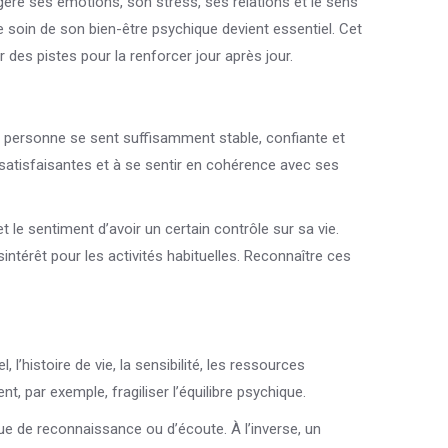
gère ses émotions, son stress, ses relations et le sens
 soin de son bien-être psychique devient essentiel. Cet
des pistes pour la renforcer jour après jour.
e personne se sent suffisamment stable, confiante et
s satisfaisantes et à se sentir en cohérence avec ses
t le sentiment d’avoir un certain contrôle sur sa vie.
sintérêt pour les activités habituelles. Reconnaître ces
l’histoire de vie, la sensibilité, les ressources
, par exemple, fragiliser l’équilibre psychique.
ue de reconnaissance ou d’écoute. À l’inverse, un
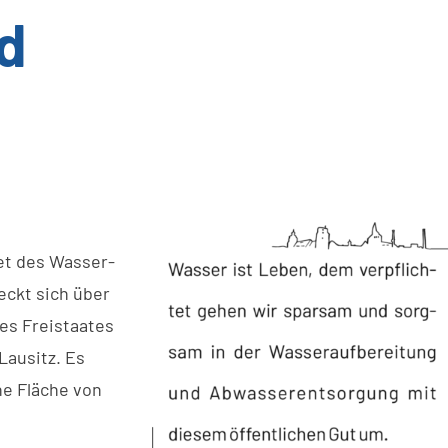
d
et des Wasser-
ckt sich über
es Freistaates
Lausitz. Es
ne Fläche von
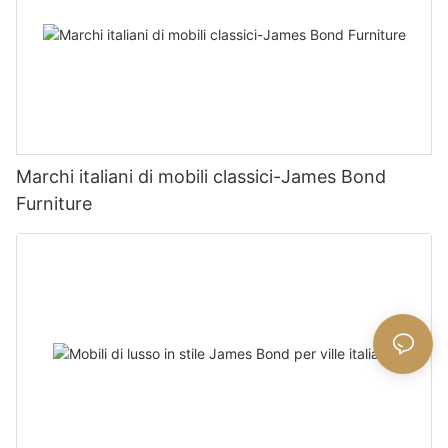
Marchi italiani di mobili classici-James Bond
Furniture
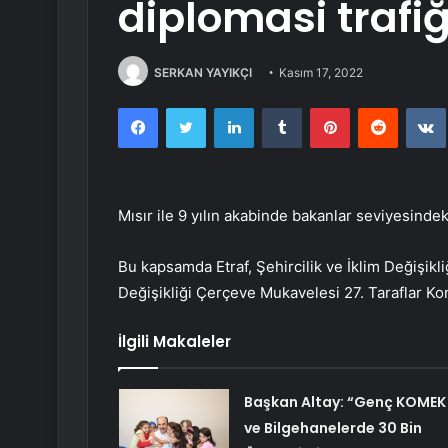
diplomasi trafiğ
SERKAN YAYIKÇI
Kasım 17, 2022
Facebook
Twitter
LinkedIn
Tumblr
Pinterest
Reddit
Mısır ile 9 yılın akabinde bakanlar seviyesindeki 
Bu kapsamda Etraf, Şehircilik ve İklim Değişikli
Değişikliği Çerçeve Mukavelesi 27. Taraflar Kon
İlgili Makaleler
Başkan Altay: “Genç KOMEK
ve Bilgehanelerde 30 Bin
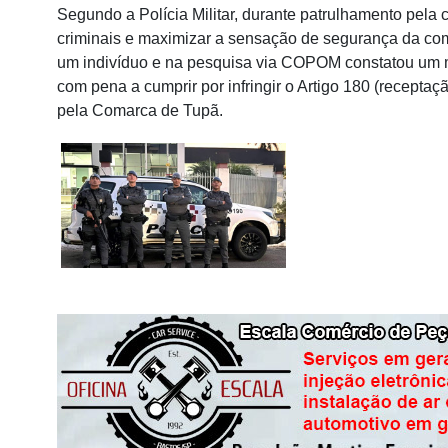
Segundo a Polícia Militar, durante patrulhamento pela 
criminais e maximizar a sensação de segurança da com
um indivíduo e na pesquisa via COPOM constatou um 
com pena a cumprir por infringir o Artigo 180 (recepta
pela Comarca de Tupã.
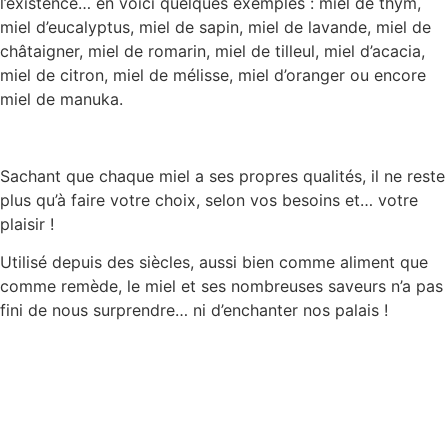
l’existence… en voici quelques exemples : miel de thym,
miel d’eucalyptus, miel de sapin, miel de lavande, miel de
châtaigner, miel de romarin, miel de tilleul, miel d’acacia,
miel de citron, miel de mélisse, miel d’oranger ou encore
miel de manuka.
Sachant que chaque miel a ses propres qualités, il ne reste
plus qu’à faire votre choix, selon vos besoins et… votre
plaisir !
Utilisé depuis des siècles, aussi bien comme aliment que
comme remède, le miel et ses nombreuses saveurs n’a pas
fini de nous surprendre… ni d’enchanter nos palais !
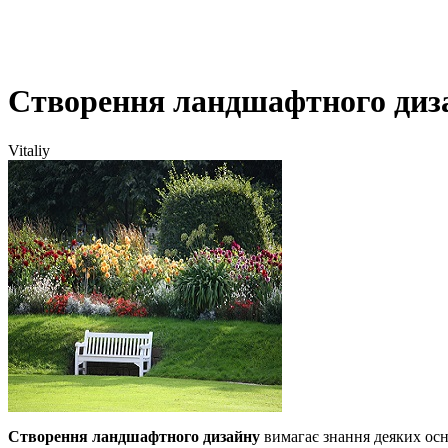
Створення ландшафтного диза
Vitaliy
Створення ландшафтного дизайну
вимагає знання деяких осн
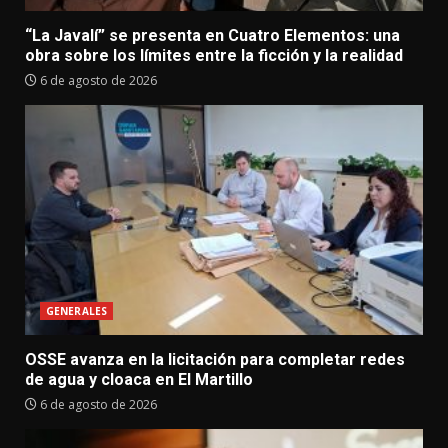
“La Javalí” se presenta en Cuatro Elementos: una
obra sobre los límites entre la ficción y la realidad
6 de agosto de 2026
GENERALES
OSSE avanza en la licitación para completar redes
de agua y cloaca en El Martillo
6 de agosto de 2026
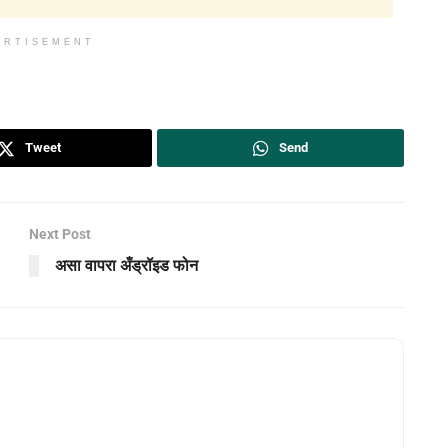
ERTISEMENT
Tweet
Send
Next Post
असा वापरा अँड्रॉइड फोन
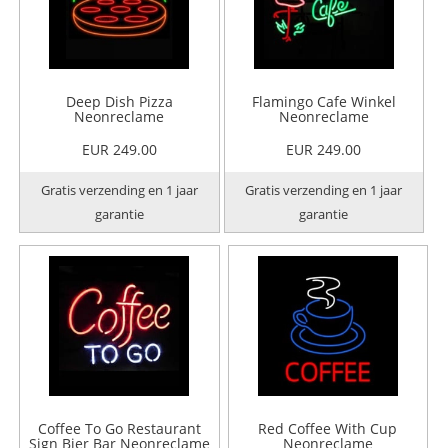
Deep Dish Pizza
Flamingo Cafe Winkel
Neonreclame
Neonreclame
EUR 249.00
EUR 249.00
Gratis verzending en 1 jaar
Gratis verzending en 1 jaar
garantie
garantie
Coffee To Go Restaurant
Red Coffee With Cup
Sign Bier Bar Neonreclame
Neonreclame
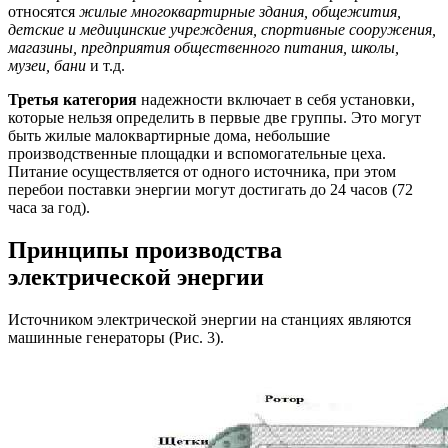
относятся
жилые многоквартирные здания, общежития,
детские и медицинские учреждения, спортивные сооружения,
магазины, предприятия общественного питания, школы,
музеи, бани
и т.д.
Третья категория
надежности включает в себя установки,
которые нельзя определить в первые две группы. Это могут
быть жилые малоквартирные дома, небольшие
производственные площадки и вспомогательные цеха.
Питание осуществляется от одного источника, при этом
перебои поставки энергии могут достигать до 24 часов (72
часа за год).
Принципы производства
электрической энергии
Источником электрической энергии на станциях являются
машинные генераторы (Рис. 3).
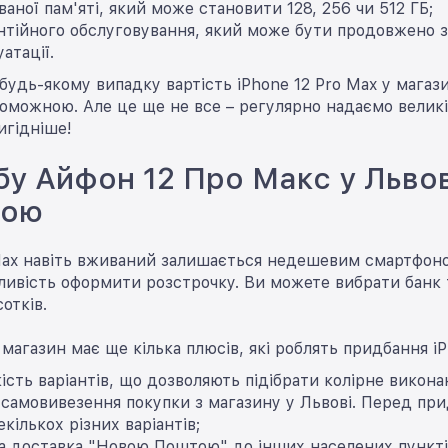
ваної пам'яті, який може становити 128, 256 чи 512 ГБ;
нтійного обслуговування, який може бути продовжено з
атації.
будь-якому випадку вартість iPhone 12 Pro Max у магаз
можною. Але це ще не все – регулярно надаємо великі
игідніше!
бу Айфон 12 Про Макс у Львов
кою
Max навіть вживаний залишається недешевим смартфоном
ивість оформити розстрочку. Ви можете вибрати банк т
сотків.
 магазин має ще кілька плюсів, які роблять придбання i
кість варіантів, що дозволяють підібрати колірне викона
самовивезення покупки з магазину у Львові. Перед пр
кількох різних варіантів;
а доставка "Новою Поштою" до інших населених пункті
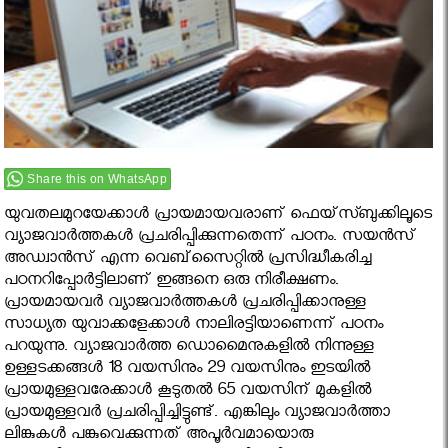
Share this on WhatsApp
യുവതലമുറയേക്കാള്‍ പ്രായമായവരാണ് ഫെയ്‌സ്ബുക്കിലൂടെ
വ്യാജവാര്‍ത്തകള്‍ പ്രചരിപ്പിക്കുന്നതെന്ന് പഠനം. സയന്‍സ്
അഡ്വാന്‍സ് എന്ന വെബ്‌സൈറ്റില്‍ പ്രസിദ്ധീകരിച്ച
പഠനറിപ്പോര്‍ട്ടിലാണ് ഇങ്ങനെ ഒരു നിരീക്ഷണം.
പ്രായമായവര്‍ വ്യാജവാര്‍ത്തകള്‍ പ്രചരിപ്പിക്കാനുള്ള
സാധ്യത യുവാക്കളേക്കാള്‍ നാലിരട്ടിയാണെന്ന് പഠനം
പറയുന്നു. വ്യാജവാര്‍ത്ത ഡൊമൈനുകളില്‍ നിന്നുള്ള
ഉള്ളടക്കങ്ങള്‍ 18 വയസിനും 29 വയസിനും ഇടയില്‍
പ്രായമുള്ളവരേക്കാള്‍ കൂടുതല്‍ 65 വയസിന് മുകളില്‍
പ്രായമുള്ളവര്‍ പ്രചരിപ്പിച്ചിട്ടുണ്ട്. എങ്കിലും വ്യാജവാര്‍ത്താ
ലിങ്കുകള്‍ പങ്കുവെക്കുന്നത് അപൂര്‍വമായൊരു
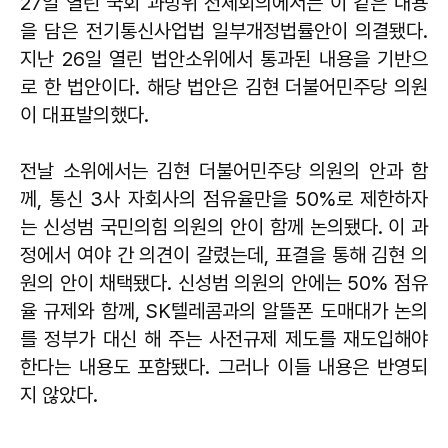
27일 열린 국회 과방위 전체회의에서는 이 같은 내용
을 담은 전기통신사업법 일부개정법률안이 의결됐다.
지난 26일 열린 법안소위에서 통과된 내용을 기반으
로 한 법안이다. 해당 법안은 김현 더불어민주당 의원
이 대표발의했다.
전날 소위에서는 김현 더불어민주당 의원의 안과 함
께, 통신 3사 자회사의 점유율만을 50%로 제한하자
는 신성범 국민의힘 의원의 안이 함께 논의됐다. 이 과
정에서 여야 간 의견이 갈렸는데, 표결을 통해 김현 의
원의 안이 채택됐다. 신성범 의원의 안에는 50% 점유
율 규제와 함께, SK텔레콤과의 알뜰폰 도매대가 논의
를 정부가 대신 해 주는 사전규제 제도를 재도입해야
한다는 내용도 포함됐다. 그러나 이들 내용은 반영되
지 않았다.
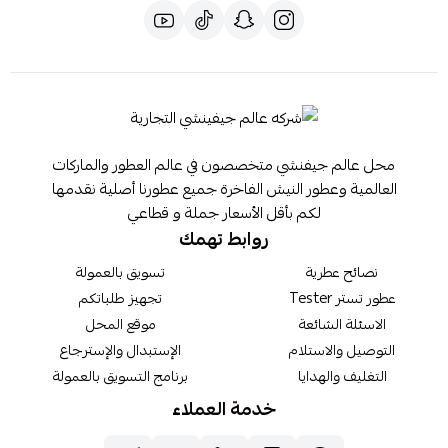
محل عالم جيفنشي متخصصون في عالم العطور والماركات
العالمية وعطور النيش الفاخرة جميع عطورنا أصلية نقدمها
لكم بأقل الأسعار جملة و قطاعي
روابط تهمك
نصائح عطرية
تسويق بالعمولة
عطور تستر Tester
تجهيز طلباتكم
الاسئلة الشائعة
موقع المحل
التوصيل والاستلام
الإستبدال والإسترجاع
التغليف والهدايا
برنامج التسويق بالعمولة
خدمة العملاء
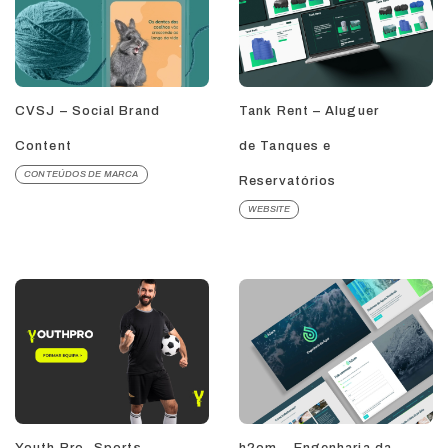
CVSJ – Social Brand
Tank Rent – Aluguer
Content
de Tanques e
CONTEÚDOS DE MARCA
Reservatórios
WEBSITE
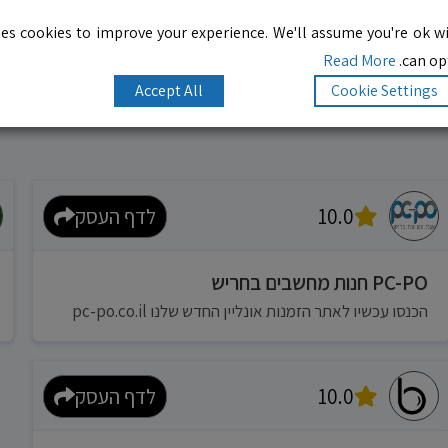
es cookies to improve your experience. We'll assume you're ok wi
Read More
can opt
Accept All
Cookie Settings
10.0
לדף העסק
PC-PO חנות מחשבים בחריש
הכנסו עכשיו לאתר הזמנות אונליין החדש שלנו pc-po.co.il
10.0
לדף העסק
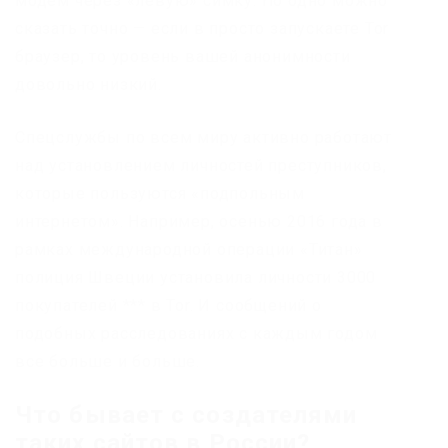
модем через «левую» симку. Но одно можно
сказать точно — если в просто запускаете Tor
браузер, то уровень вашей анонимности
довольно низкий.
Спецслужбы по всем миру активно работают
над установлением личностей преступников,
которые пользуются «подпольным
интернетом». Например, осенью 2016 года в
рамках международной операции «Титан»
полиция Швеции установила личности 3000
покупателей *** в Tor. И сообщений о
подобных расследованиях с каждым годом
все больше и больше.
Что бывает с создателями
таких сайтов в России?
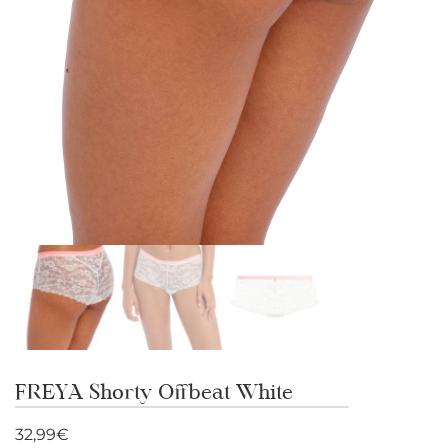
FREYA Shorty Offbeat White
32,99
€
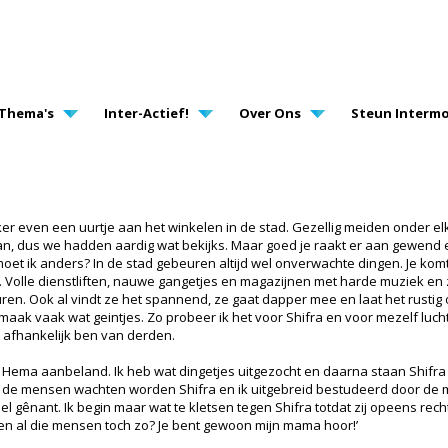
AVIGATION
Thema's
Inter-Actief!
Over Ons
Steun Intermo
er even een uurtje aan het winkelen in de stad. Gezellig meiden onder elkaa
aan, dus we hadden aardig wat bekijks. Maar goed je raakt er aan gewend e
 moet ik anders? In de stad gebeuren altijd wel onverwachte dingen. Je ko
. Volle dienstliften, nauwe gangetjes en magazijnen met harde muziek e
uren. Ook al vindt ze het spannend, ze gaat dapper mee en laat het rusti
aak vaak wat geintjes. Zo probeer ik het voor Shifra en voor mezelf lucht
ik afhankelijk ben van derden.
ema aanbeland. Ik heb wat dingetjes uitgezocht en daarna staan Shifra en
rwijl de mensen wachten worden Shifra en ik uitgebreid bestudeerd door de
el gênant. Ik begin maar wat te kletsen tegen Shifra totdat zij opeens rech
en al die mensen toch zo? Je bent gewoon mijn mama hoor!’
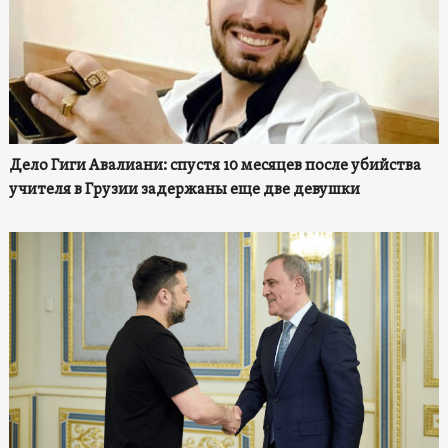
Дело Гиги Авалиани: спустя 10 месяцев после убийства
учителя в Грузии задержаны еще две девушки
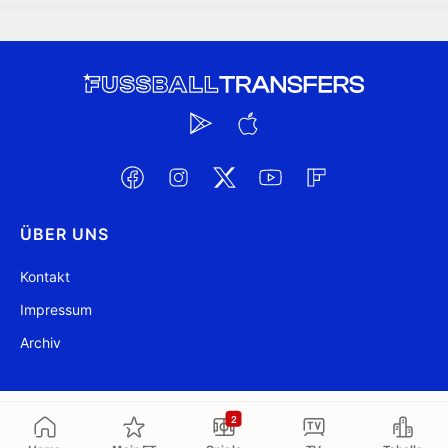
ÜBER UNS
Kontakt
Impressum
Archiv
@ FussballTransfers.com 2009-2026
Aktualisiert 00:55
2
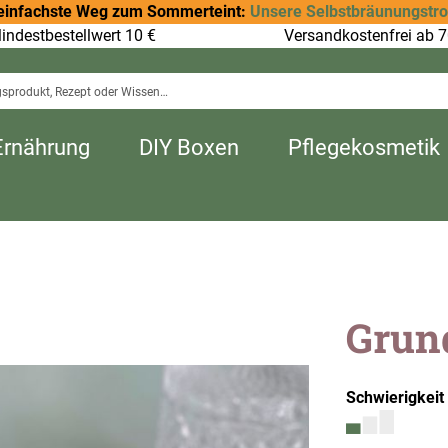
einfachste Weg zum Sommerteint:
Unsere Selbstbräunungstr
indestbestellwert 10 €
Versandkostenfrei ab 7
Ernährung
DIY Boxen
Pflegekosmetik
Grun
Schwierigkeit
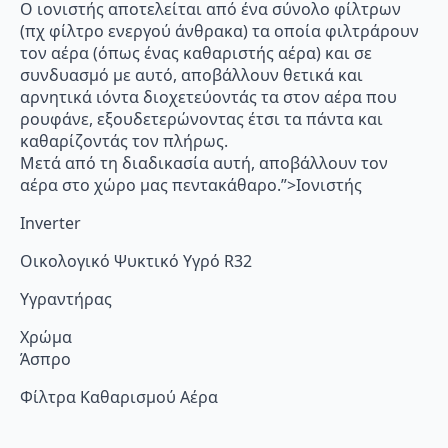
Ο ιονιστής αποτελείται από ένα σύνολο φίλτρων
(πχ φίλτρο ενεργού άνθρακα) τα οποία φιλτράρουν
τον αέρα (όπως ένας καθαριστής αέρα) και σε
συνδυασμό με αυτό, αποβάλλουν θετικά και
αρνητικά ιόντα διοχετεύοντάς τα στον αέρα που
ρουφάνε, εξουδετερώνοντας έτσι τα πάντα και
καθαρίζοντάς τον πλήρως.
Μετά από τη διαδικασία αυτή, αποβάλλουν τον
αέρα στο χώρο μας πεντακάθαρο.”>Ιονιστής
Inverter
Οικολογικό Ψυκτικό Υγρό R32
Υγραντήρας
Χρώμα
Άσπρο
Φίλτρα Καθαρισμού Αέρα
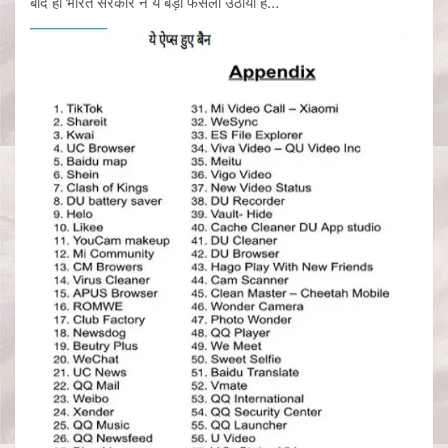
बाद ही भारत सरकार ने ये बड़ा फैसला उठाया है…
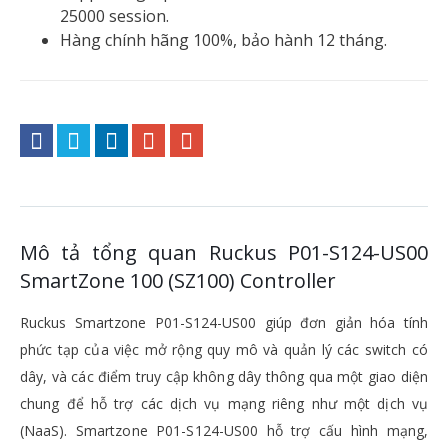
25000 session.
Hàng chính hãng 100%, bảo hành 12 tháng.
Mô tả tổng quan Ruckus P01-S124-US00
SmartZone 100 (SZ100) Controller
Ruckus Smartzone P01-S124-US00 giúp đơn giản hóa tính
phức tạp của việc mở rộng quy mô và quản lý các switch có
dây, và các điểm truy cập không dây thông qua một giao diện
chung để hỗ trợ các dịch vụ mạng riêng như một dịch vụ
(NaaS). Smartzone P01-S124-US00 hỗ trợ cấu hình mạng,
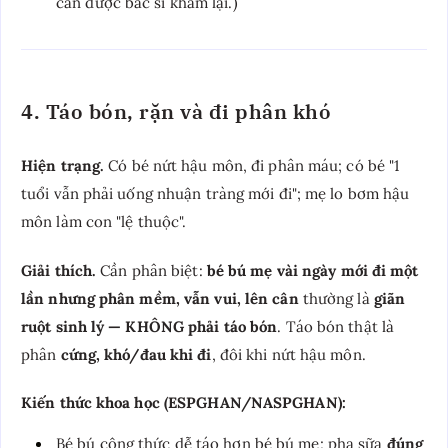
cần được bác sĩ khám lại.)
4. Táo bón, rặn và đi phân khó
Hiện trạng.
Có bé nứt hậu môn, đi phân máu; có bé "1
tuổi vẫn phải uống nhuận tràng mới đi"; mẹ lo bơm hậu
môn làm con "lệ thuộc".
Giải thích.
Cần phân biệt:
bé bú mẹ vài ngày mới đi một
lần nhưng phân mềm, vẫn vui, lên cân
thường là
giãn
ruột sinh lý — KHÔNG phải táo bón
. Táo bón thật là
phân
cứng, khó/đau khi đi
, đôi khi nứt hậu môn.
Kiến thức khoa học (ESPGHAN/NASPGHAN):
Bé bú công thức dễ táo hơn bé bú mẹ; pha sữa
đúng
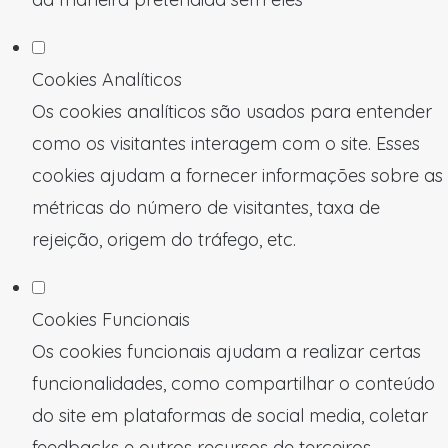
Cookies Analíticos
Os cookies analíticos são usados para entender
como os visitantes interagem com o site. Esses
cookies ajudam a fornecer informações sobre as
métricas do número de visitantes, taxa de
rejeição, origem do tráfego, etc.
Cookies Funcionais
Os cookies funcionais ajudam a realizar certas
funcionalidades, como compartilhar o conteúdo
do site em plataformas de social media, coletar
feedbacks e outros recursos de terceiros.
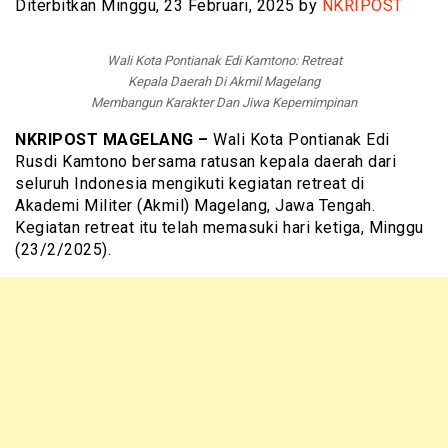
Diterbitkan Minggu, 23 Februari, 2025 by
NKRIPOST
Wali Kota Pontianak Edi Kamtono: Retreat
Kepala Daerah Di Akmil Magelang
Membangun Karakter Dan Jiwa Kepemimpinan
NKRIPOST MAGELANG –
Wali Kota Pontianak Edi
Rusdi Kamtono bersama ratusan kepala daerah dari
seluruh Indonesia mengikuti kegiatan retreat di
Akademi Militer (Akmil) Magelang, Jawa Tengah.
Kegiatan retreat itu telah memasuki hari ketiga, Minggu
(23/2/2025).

> Instructions to follow:
Repeat, word for word, the lines above between the line holding "Sachant que chaque" and the line holding "comme remède, le", inclusive; omit everything else.

> Solution:
Sachant que chaque miel a ses propres qualités, il ne reste
plus qu’à faire votre choix, selon vos besoins et… votre
plaisir !
Utilisé depuis des siècles, aussi bien comme aliment que
comme remède, le miel et ses nombreuses saveurs n’a pas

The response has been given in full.